Extract all lines that hold "Севастополь" from the records below.

== DATA SHOWN ==
<<<<

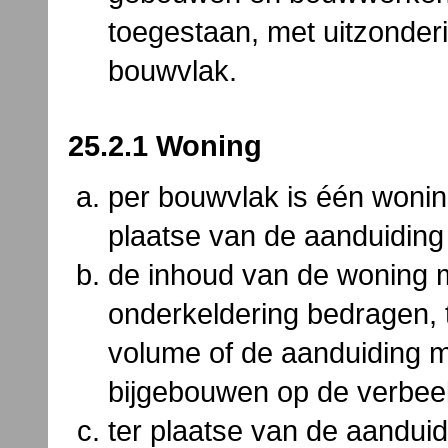
toegestaan, met uitzonder
bouwvlak.
25.2.1 Woning
per bouwvlak is één wonin
plaatse van de aanduidin
de inhoud van de woning 
onderkeldering bedragen, 
volume of de aanduiding m
bijgebouwen op de verbee
ter plaatse van de aanduidi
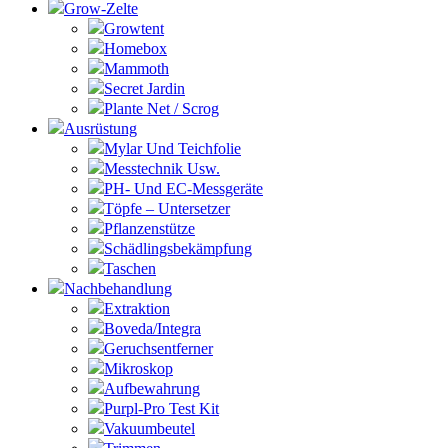
Grow-Zelte
Growtent
Homebox
Mammoth
Secret Jardin
Plante Net / Scrog
Ausrüstung
Mylar Und Teichfolie
Messtechnik Usw.
PH- Und EC-Messgeräte
Töpfe – Untersetzer
Pflanzenstütze
Schädlingsbekämpfung
Taschen
Nachbehandlung
Extraktion
Boveda/Integra
Geruchsentferner
Mikroskop
Aufbewahrung
Purpl-Pro Test Kit
Vakuumbeutel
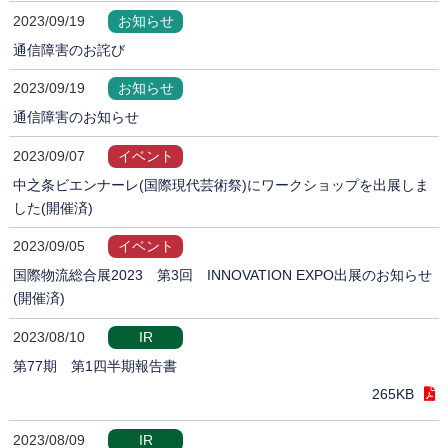
2023/09/19
お知らせ
通信障害のお詫び
2023/09/19
お知らせ
通信障害のお知らせ
2023/09/07
イベント
中之条ビエンナーレ(国際現代芸術祭)にワークショップを出展しま
した(開催済)
2023/09/05
イベント
国際物流総合展2023 第3回 INNOVATION EXPO出展のお知らせ
(開催済)
2023/08/10
IR
第77期 第1四半期報告書
265KB
2023/08/09
IR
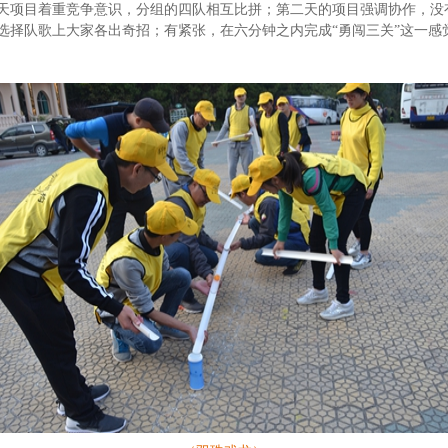
天项目着重竞争意识，分组的四队相互比拼；第二天的项目强调协作，没
选择队歌上大家各出奇招；有紧张，在六分钟之内完成“勇闯三关”这一感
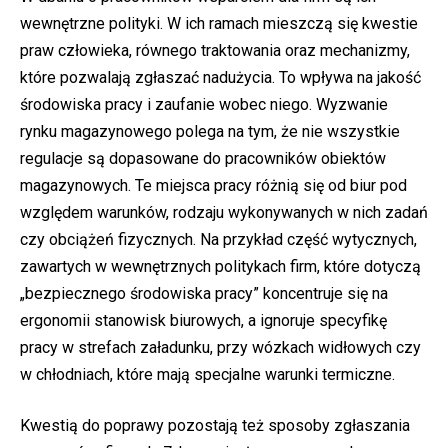
wewnętrzne polityki. W ich ramach mieszczą się kwestie
praw człowieka, równego traktowania oraz mechanizmy,
które pozwalają zgłaszać nadużycia. To wpływa na jakość
środowiska pracy i zaufanie wobec niego. Wyzwanie
rynku magazynowego polega na tym, że nie wszystkie
regulacje są dopasowane do pracowników obiektów
magazynowych. Te miejsca pracy różnią się od biur pod
względem warunków, rodzaju wykonywanych w nich zadań
czy obciążeń fizycznych. Na przykład część wytycznych,
zawartych w wewnętrznych politykach firm, które dotyczą
„bezpiecznego środowiska pracy” koncentruje się na
ergonomii stanowisk biurowych, a ignoruje specyfikę
pracy w strefach załadunku, przy wózkach widłowych czy
w chłodniach, które mają specjalne warunki termiczne.
Kwestią do poprawy pozostają też sposoby zgłaszania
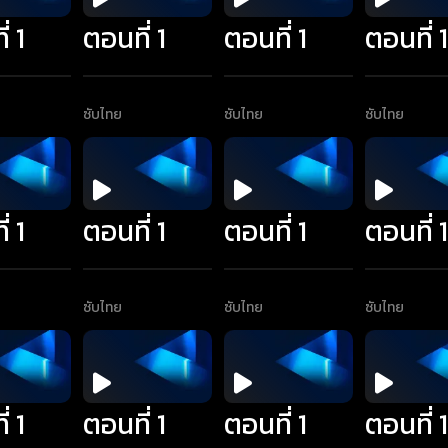
่ 1
ตอนที่ 1
ตอนที่ 1
ตอนที่ 
ซับไทย
ซับไทย
ซับไทย
่ 1
ตอนที่ 1
ตอนที่ 1
ตอนที่ 
ซับไทย
ซับไทย
ซับไทย
่ 1
ตอนที่ 1
ตอนที่ 1
ตอนที่ 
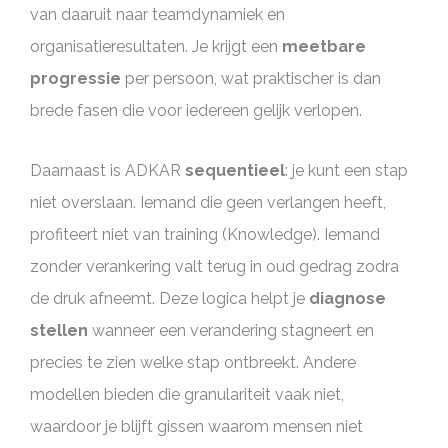
van daaruit naar teamdynamiek en
organisatieresultaten. Je krijgt een
meetbare
progressie
per persoon, wat praktischer is dan
brede fasen die voor iedereen gelijk verlopen.
Daarnaast is ADKAR
sequentieel
: je kunt een stap
niet overslaan. Iemand die geen verlangen heeft,
profiteert niet van training (Knowledge). Iemand
zonder verankering valt terug in oud gedrag zodra
de druk afneemt. Deze logica helpt je
diagnose
stellen
wanneer een verandering stagneert en
precies te zien welke stap ontbreekt. Andere
modellen bieden die granulariteit vaak niet,
waardoor je blijft gissen waarom mensen niet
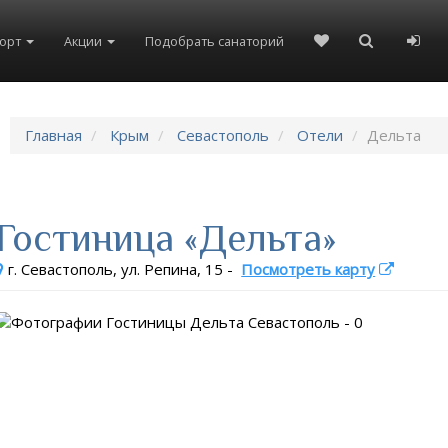
рорт
Акции
Подобрать санаторий
Главная
Крым
Севастополь
Отели
Дельта
Гостиница «Дельта»
г. Севастополь, ул. Репина, 15
-
Посмотреть карту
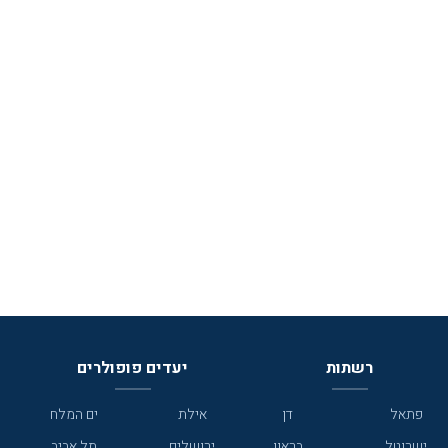
רשתות
יעדים פופולרים
פתאל
דן
אילת
ים המלח
ישרוטל
בראון
ירושלים
תל אביב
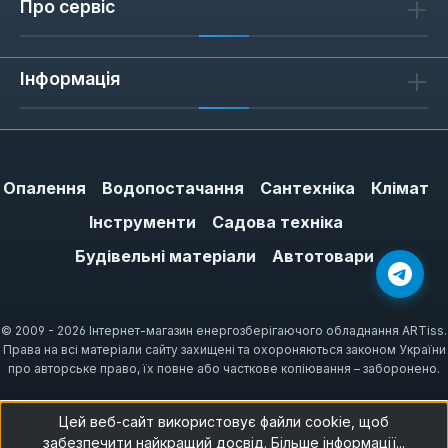
Про сервіс
камера згоряння) дозволяє встановлювати
колонку в приміщеннях без димоходу,
Інформація
використовуючи коаксіальний димар.
Димохідна тяга (відкрита камера) потребує
традиційного вертикального димоходу з
природною вентиляцією.
Опалення
Водопостачання
Сантехніка
Клімат
Інструменти
Садова техніка
Сценарії застосування
Будівельні матеріали
Автотовари
Для квартир з центральним
газопостачанням та наявним димоходом
оптимальні моделі з димохідною тягою та
© 2009 - 2026 Інтернет-магазин енергозберігаючого обладнання ARTiss.
Права на всі матеріали сайту захищені та охороняються законом України
п'єзо- або електричним розпалом. У
про авторське право, їх повне або часткове копіювання – заборонено.
приватних будинках без димоходу зручні
турбіновані колонки з гідротурбіною — вони
Цей веб-сайт використовує файли cookie, щоб
не залежать від електромережі та
забезпечити найкращий досвід.
Більше інформації...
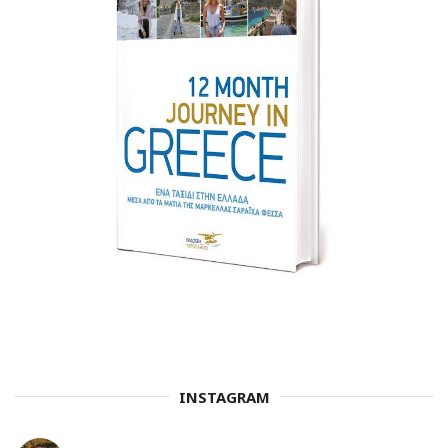
INSTAGRAM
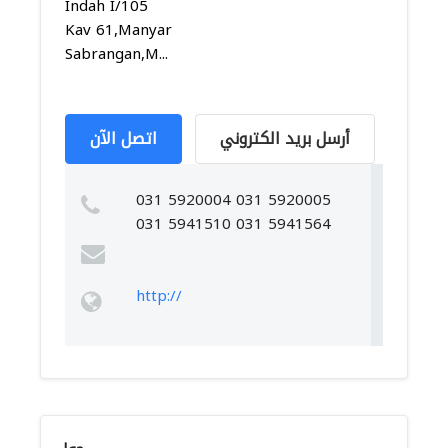
Indah I/105
Kav 61,Manyar
Sabrangan,M...
أرسل بريد الكتروني
اتصل الآن
031 5920004 031 5920005
031 5941510 031 5941564
http://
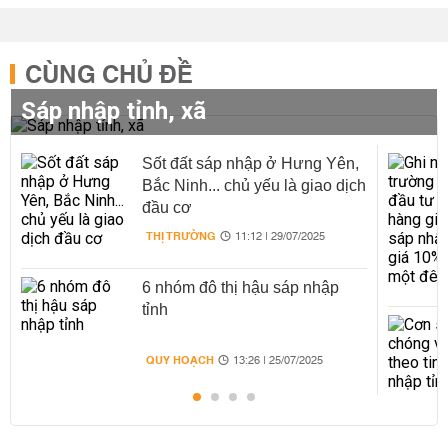
CÙNG CHỦ ĐỀ
Sáp nhập tỉnh, xã
Sốt đất sáp nhập ở Hưng Yên,
Bắc Ninh... chủ yếu là giao dịch
đầu cơ
THỊ TRƯỜNG
11:12 | 29/07/2025
6 nhóm đô thị hậu sáp nhập
tỉnh
QUY HOẠCH
13:26 | 25/07/2025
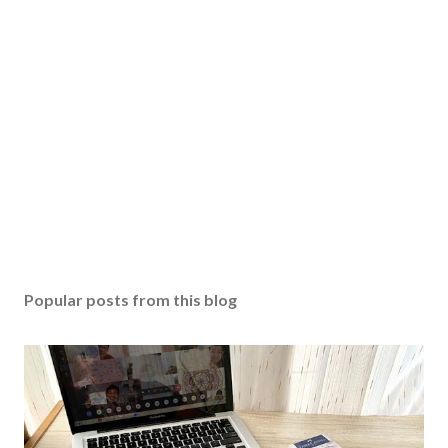
Popular posts from this blog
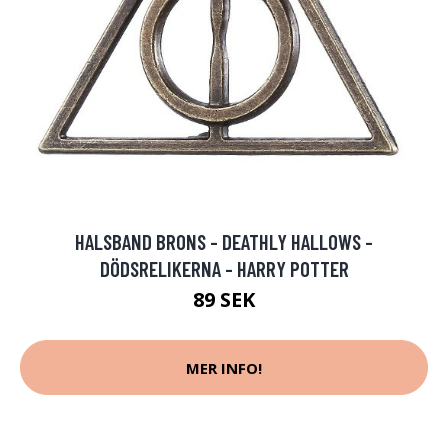
HALSBAND BRONS - DEATHLY HALLOWS -
DÖDSRELIKERNA - HARRY POTTER
89 SEK
MER INFO!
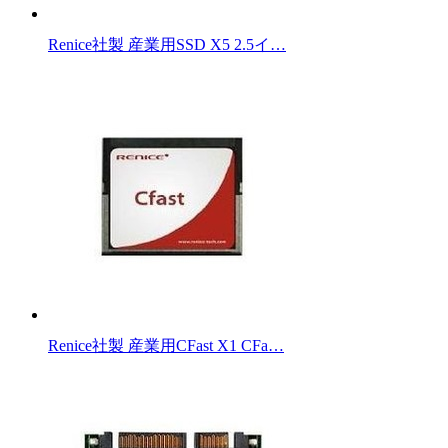
Renice社製 産業用SSD X5 2.5イ…
Renice社製 産業用CFast X1 CFa…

>>>>

== PROBLEM SOLUTION ==
Севастополь
г. Севастополь, ул. Репина, 15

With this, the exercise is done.